The majority view on the infringement of obligation classify the types as infringement on the reversion of the obligation itself, infringement on the payment of the obligation’s purpose (i.e., both obligation is being extinguished and obligation is not being extinguished), and decrease debtor’s general assets. Above types are too ideological to know and can not reflect various dispute pattern in the real world, and the analysis of the category also is not sufficient for the recognition of torts. In addition, there are some arguments that the researcher drive a conclusion without sufficient examinations regarding the relativity of obligation, the honoring the debtor’s free will, the equal treatment of the creditor, the principles of free competition.

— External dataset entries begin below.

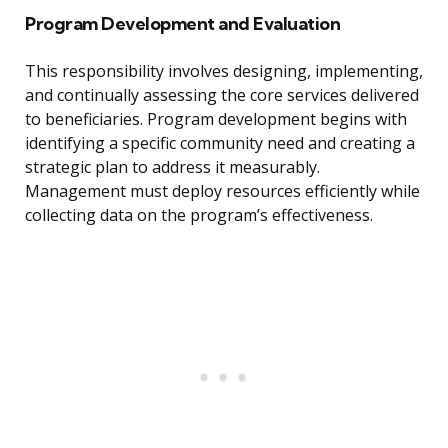
Program Development and Evaluation
This responsibility involves designing, implementing,
and continually assessing the core services delivered
to beneficiaries. Program development begins with
identifying a specific community need and creating a
strategic plan to address it measurably.
Management must deploy resources efficiently while
collecting data on the program’s effectiveness.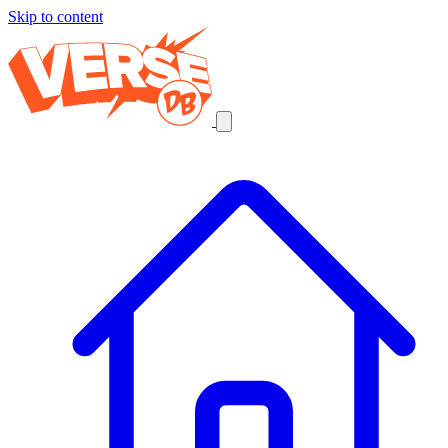
Skip to content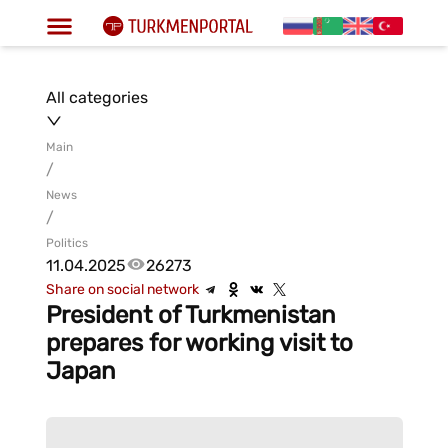
All categories
Main
/
News
/
Politics
11.04.2025
26273
Share on social network
President of Turkmenistan
prepares for working visit to
Japan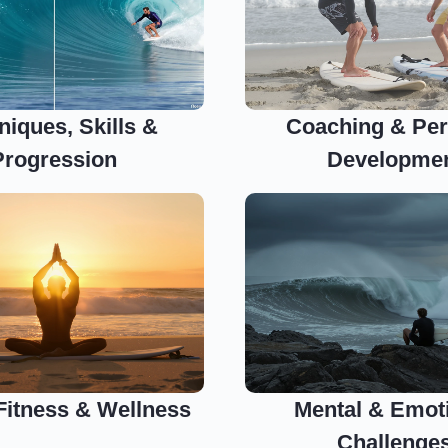
niques, Skills &
Coaching & Per
Progression
Developme
 Fitness & Wellness
Mental & Emot
Challenge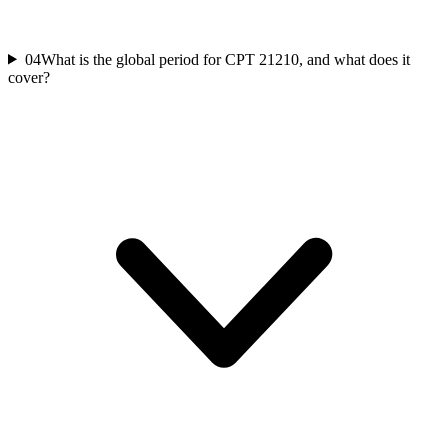
04
What is the global period for CPT 21210, and what does it
cover?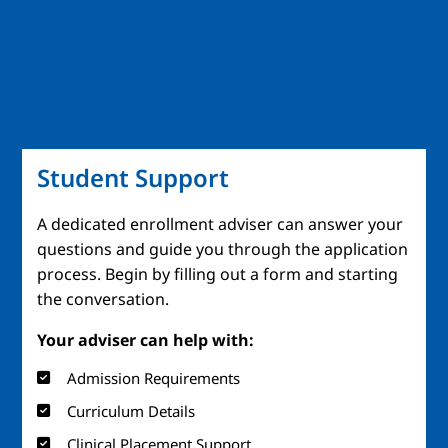
Student Support
A dedicated enrollment adviser can answer your
questions and guide you through the application
process. Begin by filling out a form and starting
the conversation.
Your adviser can help with:
Admission Requirements
Curriculum Details
Clinical Placement Support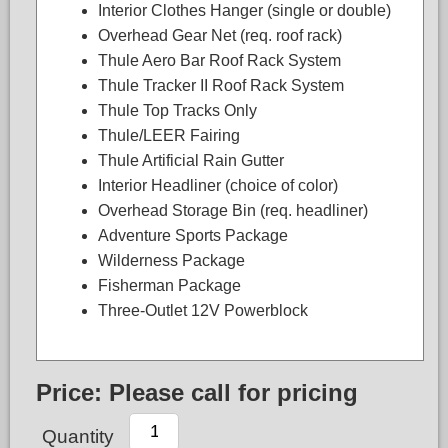
Interior Clothes Hanger (single or double)
Overhead Gear Net (req. roof rack)
Thule Aero Bar Roof Rack System
Thule Tracker II Roof Rack System
Thule Top Tracks Only
Thule/LEER Fairing
Thule Artificial Rain Gutter
Interior Headliner (choice of color)
Overhead Storage Bin (req. headliner)
Adventure Sports Package
Wilderness Package
Fisherman Package
Three-Outlet 12V Powerblock
Price:
Please call for pricing
Quantity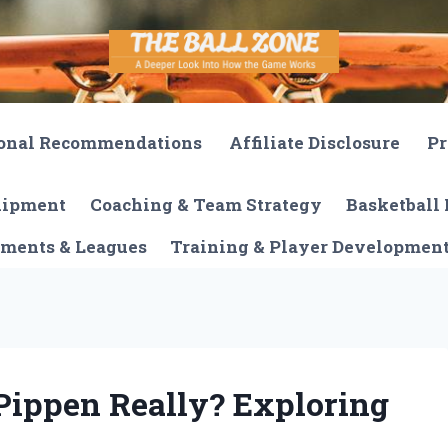
onal Recommendations
Affiliate Disclosure
Pr
quipment
Coaching & Team Strategy
Basketball 
ments & Leagues
Training & Player Developmen
Pippen Really? Exploring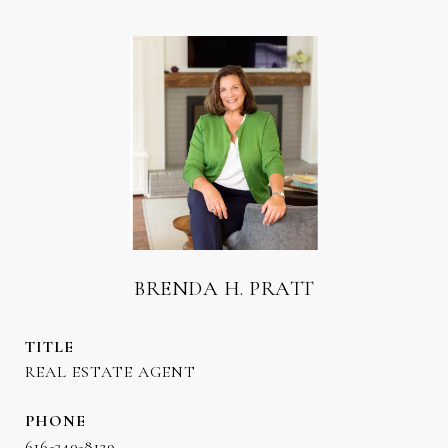
BRENDA H. PRATT
TITLE
REAL ESTATE AGENT
PHONE
616-340-8129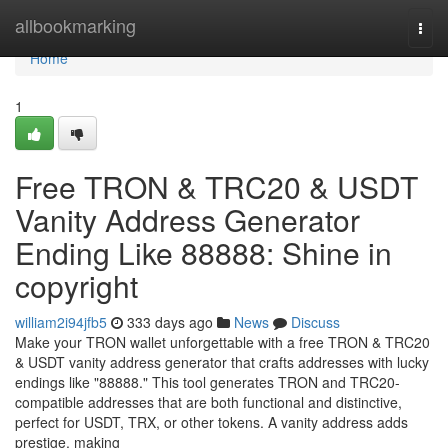
Home
allbookmarking
Togg
navi
Home
1
Free TRON & TRC20 & USDT
Vanity Address Generator
Ending Like 88888: Shine in
copyright
william2i94jfb5
333 days ago
News
Discuss
Make your TRON wallet unforgettable with a free TRON & TRC20
& USDT vanity address generator that crafts addresses with lucky
endings like "88888." This tool generates TRON and TRC20-
compatible addresses that are both functional and distinctive,
perfect for USDT, TRX, or other tokens. A vanity address adds
prestige, making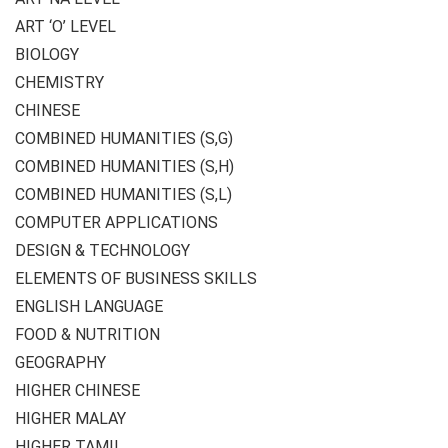
ART ‘O’ LEVEL
BIOLOGY
CHEMISTRY
CHINESE
COMBINED HUMANITIES (S,G)
COMBINED HUMANITIES (S,H)
COMBINED HUMANITIES (S,L)
COMPUTER APPLICATIONS
DESIGN & TECHNOLOGY
ELEMENTS OF BUSINESS SKILLS
ENGLISH LANGUAGE
FOOD & NUTRITION
GEOGRAPHY
HIGHER CHINESE
HIGHER MALAY
HIGHER TAMIL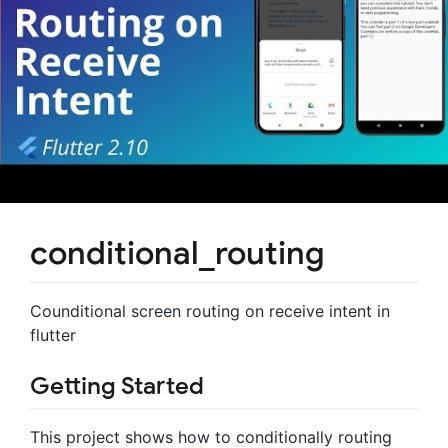
conditional_routing
Counditional screen routing on receive intent in
flutter
Getting Started
This project shows how to conditionally routing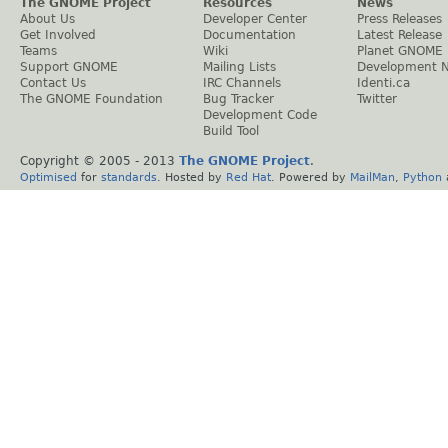
The GNOME Project
Resources
News
About Us
Developer Center
Press Releases
Get Involved
Documentation
Latest Release
Teams
Wiki
Planet GNOME
Support GNOME
Mailing Lists
Development 
Contact Us
IRC Channels
Identi.ca
The GNOME Foundation
Bug Tracker
Twitter
Development Code
Build Tool
Copyright © 2005 - 2013
The GNOME Project
.
Optimised
for
standards
. Hosted by
Red Hat
. Powered by
MailMan
,
Python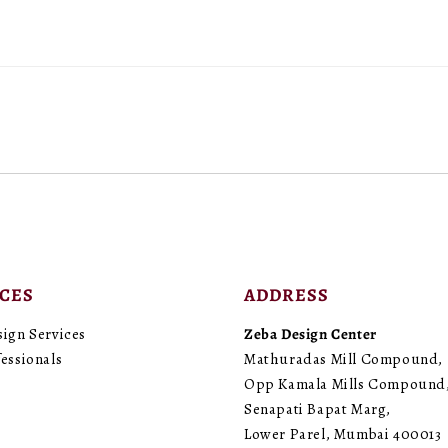
ICES
ADDRESS
sign Services
Zeba Design Center
essionals
Mathuradas Mill Compound,
Opp Kamala Mills Compound
Senapati Bapat Marg,
Lower Parel, Mumbai 400013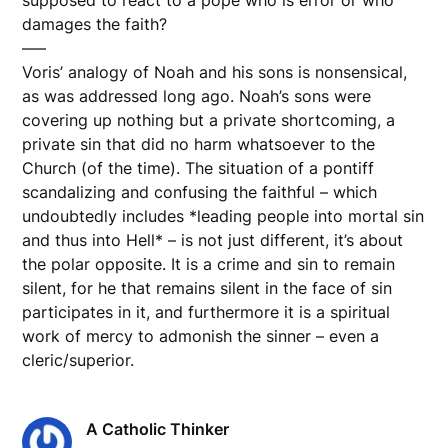
damages the faith?
—–
Voris’ analogy of Noah and his sons is nonsensical,
as was addressed long ago. Noah’s sons were
covering up nothing but a private shortcoming, a
private sin that did no harm whatsoever to the
Church (of the time). The situation of a pontiff
scandalizing and confusing the faithful – which
undoubtedly includes *leading people into mortal sin
and thus into Hell* – is not just different, it’s about
the polar opposite. It is a crime and sin to remain
silent, for he that remains silent in the face of sin
participates in it, and furthermore it is a spiritual
work of mercy to admonish the sinner – even a
cleric/superior.
A Catholic Thinker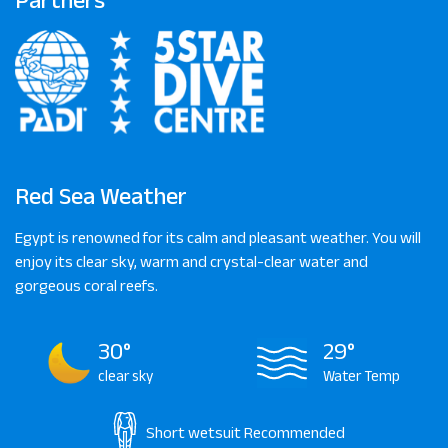
Red Sea Weather
Egypt is renowned for its calm and pleasant weather. You will
enjoy its clear sky, warm and crystal-clear water and
gorgeous coral reefs.
30°
29°
clear sky
Water Temp
Short wetsuit
Recommended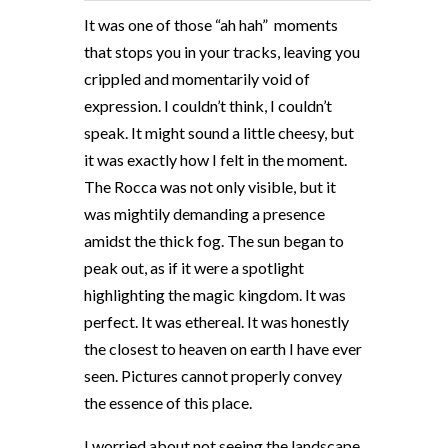
It was one of those “ah hah”
moments
that stops you in your tracks, leaving you
crippled and momentarily void of
expression. I couldn’t think, I couldn’t
speak. It might sound a little cheesy, but
it was exactly how I felt in the moment.
The Rocca was not only visible, but it
was mightily demanding a presence
amidst the thick fog. The sun began to
peak out, as if it were a spotlight
highlighting the magic kingdom. It was
perfect. It was ethereal. It was honestly
the closest to heaven on earth I have ever
seen. Pictures cannot properly convey
the essence of this place.
I worried about not seeing the landscape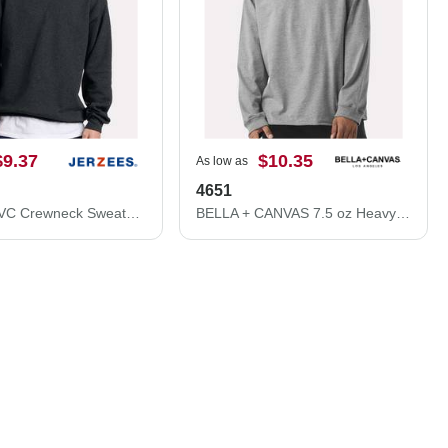
$9.37
$10.35
As low as
4651
Ultimate CVC Crewneck Sweatshirt
BELLA + CANVAS 7.5 oz Heavyweight Long Sleeve Tee 4651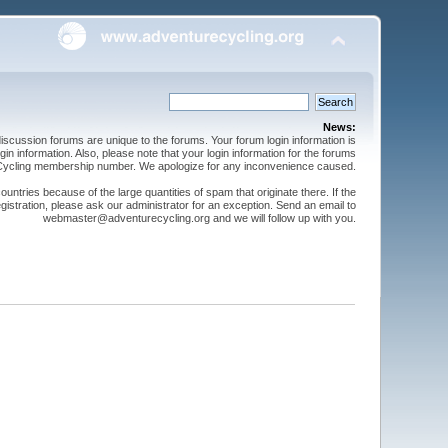
News:
cussion forums are unique to the forums. Your forum login information is
n information. Also, please note that your login information for the forums
 Cycling membership number. We apologize for any inconvenience caused.
ntries because of the large quantities of spam that originate there. If the
gistration, please ask our administrator for an exception. Send an email to
webmaster@adventurecycling.org and we will follow up with you.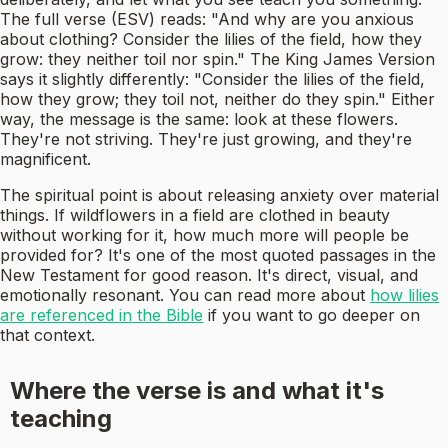
The full verse (ESV) reads: "And why are you anxious
about clothing? Consider the lilies of the field, how they
grow: they neither toil nor spin." The King James Version
says it slightly differently: "Consider the lilies of the field,
how they grow; they toil not, neither do they spin." Either
way, the message is the same: look at these flowers.
They're not striving. They're just growing, and they're
magnificent.
The spiritual point is about releasing anxiety over material
things. If wildflowers in a field are clothed in beauty
without working for it, how much more will people be
provided for? It's one of the most quoted passages in the
New Testament for good reason. It's direct, visual, and
emotionally resonant. You can read more about
how lilies
are referenced in the Bible
if you want to go deeper on
that context.
Where the verse is and what it's
teaching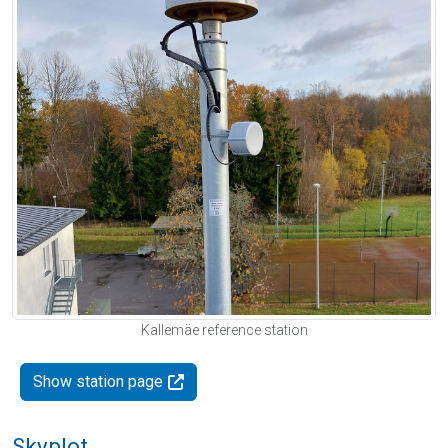
Kallemäe reference station
Show station page
Skyplot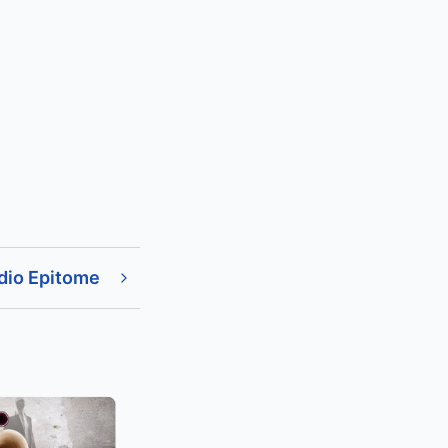
dio Epitome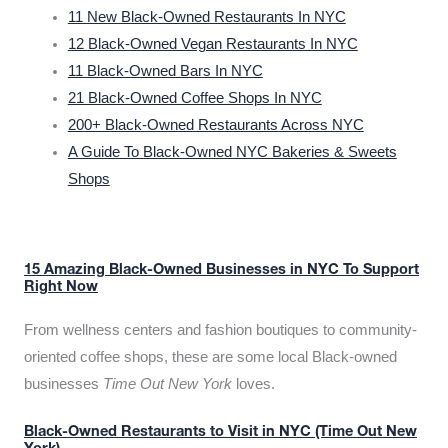
11 New Black-Owned Restaurants In NYC
12 Black-Owned Vegan Restaurants In NYC
11 Black-Owned Bars In NYC
21 Black-Owned Coffee Shops In NYC
200+ Black-Owned Restaurants Across NYC
A Guide To Black-Owned NYC Bakeries & Sweets
Shops
15 Amazing Black-Owned Businesses in NYC To Support
Right Now
From wellness centers and fashion boutiques to community-
oriented coffee shops, these are some local Black-owned
businesses
Time Out New York
loves.
Black-Owned Restaurants to Visit in NYC (Time Out New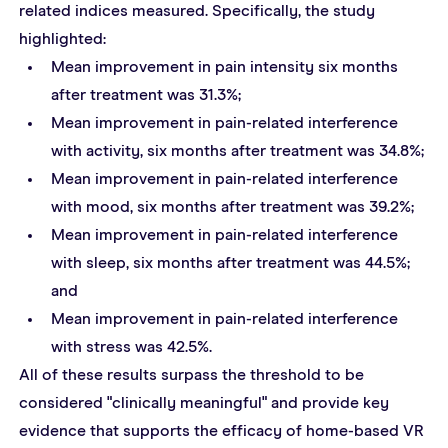
related indices measured. Specifically, the study 
highlighted:
Mean improvement in pain intensity six months 
after treatment was 31.3%;
Mean improvement in pain-related interference 
with activity, six months after treatment was 34.8%;
Mean improvement in pain-related interference 
with mood, six months after treatment was 39.2%;
Mean improvement in pain-related interference 
with sleep, six months after treatment was 44.5%; 
and
Mean improvement in pain-related interference 
with stress was 42.5%.
All of these results surpass the threshold to be 
considered "clinically meaningful" and provide key 
evidence that supports the efficacy of home-based VR 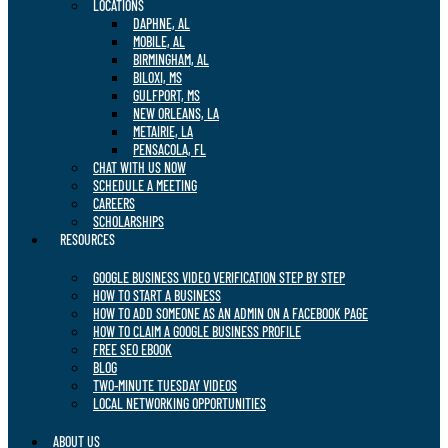
LOCATIONS
DAPHNE, AL
MOBILE, AL
BIRMINGHAM, AL
BILOXI, MS
GULFPORT, MS
NEW ORLEANS, LA
METAIRIE, LA
PENSACOLA, FL
CHAT WITH US NOW
SCHEDULE A MEETING
CAREERS
SCHOLARSHIPS
RESOURCES
GOOGLE BUSINESS VIDEO VERIFICATION STEP BY STEP
HOW TO START A BUSINESS
HOW TO ADD SOMEONE AS AN ADMIN ON A FACEBOOK PAGE
HOW TO CLAIM A GOOGLE BUSINESS PROFILE
FREE SEO EBOOK
BLOG
TWO-MINUTE TUESDAY VIDEOS
LOCAL NETWORKING OPPORTUNITIES
ABOUT US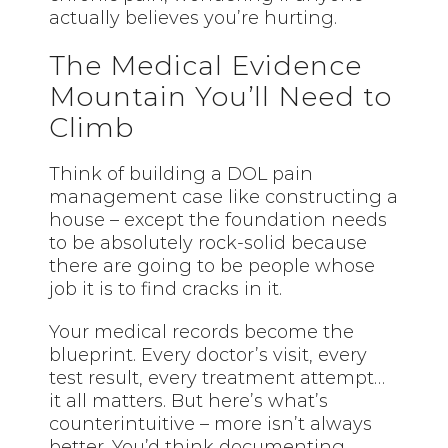
actually believes you’re hurting.
The Medical Evidence
Mountain You’ll Need to
Climb
Think of building a DOL pain
management case like constructing a
house – except the foundation needs
to be absolutely rock-solid because
there are going to be people whose
job it is to find cracks in it.
Your medical records become the
blueprint. Every doctor’s visit, every
test result, every treatment attempt…
it all matters. But here’s what’s
counterintuitive – more isn’t always
better. You’d think documenting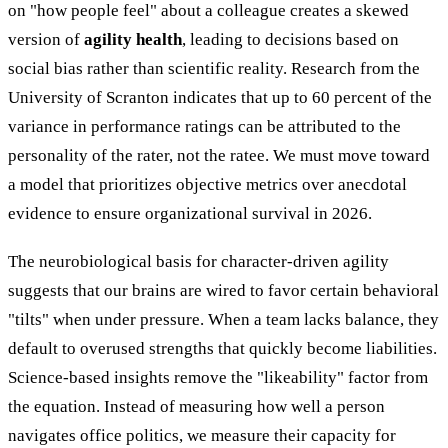
on "how people feel" about a colleague creates a skewed
version of
agility health
, leading to decisions based on
social bias rather than scientific reality. Research from the
University of Scranton indicates that up to 60 percent of the
variance in performance ratings can be attributed to the
personality of the rater, not the ratee. We must move toward
a model that prioritizes objective metrics over anecdotal
evidence to ensure organizational survival in 2026.
The neurobiological basis for character-driven agility
suggests that our brains are wired to favor certain behavioral
"tilts" when under pressure. When a team lacks balance, they
default to overused strengths that quickly become liabilities.
Science-based insights remove the "likeability" factor from
the equation. Instead of measuring how well a person
navigates office politics, we measure their capacity for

In Japan, a new approach challenged in the 1980s induced more appropriate typology at the realistic transactions against traditional aspect and tried to expand the possibility of the infringement of obligation by the third person. In Korea, there are little appeared the marks of attempting to categorization of the claims but these testings were so comprehensive and no concrete study advanced. In order to overcome this point at issue, I suggest new classification of the obligation infringement considering expansion of the diverse contract relationships as well as many sided realistic agreements and included not only mere claims but also whole contractual interest for the grouping. Moreover, the future contractual relations were also incorporated in this proposal package.
Accordingly, a subjective aspect of the third person within the types and requirements of the torts are argued and Korean court cases also covered in this work. Hopefully, this piece will contribute new understanding on the classification of the complex infringement of obligation to the practice and learned circles.